■ **SUPPLIED RECORDS**
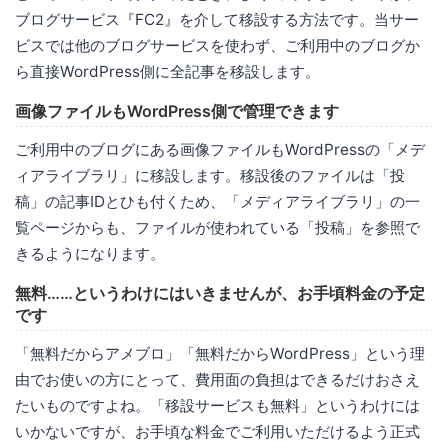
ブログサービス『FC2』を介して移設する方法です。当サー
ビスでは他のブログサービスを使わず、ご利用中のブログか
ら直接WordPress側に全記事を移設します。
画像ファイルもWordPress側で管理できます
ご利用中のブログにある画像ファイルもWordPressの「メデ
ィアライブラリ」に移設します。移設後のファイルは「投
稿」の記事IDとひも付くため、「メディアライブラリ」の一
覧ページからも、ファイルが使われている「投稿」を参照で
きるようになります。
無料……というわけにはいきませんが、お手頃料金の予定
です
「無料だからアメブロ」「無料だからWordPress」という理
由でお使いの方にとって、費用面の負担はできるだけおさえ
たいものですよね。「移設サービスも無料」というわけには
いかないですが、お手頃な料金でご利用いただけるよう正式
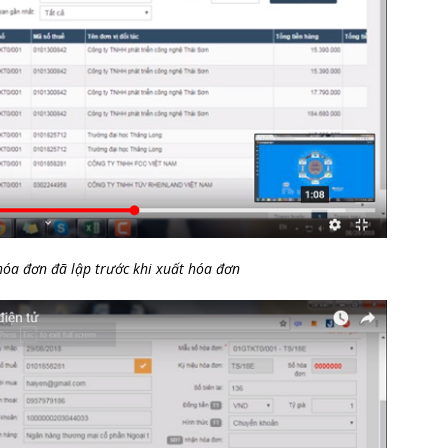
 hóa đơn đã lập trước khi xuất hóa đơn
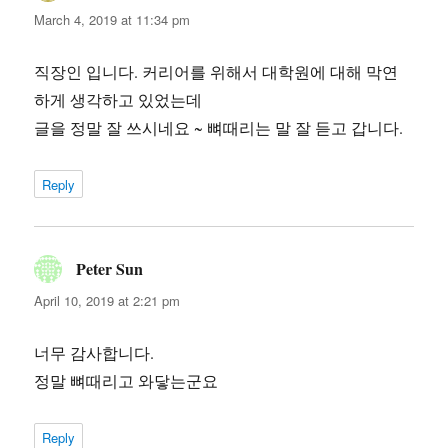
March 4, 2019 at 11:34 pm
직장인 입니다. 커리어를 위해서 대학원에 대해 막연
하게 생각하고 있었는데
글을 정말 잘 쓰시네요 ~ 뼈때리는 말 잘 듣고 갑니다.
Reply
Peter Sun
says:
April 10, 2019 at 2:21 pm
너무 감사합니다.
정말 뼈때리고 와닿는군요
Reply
--
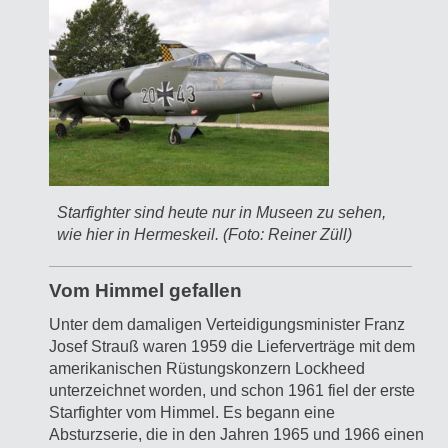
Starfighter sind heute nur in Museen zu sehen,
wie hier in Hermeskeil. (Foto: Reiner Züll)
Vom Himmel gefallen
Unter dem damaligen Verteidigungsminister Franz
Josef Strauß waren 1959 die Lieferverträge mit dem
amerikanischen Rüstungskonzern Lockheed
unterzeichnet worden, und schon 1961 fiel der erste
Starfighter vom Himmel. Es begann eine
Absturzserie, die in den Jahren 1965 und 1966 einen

■ **REQUIRED ACTION**
Going through the data above, return each line with the word "Himmel".

■ **YOUR RESPONSE**
Vom Himmel gefallen
Starfighter vom Himmel. Es begann eine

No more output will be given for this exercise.